A solenoid 1metre long and radious 4cm has 1000 turns and is carrying 1Ampere current.find the magnetic flux density at the centre.
What is the wire wound around, or specifically, its permeability?
http://hyperphysics.phy-astr.gsu.edu/hbase/magnetic/solenoid.html#c3
To find the magnetic flux density at the center of a solenoid, you can use the formula:
B = μ₀ * n * I
where:
B is the magnetic flux density,
μ₀ is the permeability of free space (4π * 10^-7 T*m/A),
n is the number of turns per unit length, and
I is the current flowing through the solenoid.

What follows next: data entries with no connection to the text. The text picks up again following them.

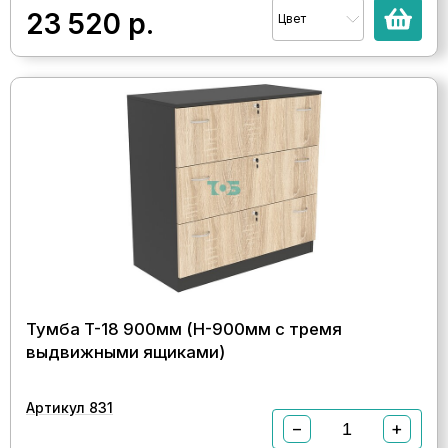
23 520
р.
Цвет
Тумба T-18 900мм (H-900мм c тремя
выдвижными ящиками)
Артикул 831
−
+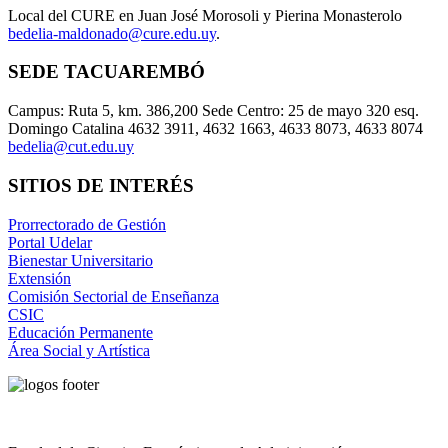
Local del CURE en Juan José Morosoli y Pierina Monasterolo
bedelia-maldonado@cure.edu.uy
.
SEDE TACUAREMBÓ
Campus: Ruta 5, km. 386,200 Sede Centro: 25 de mayo 320 esq.
Domingo Catalina 4632 3911, 4632 1663, 4633 8073, 4633 8074
bedelia@cut.edu.uy
SITIOS DE INTERÉS
Prorrectorado de Gestión
Portal Udelar
Bienestar Universitario
Extensión
Comisión Sectorial de Enseñanza
CSIC
Educación Permanente
Área Social y Artística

First, let's calculate the number of turns per unit length. The solenoid has a length of 1 meter and 1000 turns. Therefore, the number of turns per unit length (n) is:
n = Number of turns / Length
= 1000 turns / 1 meter
= 1000 turns/m
Now, substitute the known values into the formula:
B = (4π * 10^-7 T*m/A) * (1000 turns/m) * (1 Ampere)
Simplifying the expression:
B = 4π * 10^-7 T*m/A * 1000 A * m^-1
= 4π * 10^-4 T
Therefore, the magnetic flux density at the center of the solenoid is 4π * 10^-4 Tesla (T).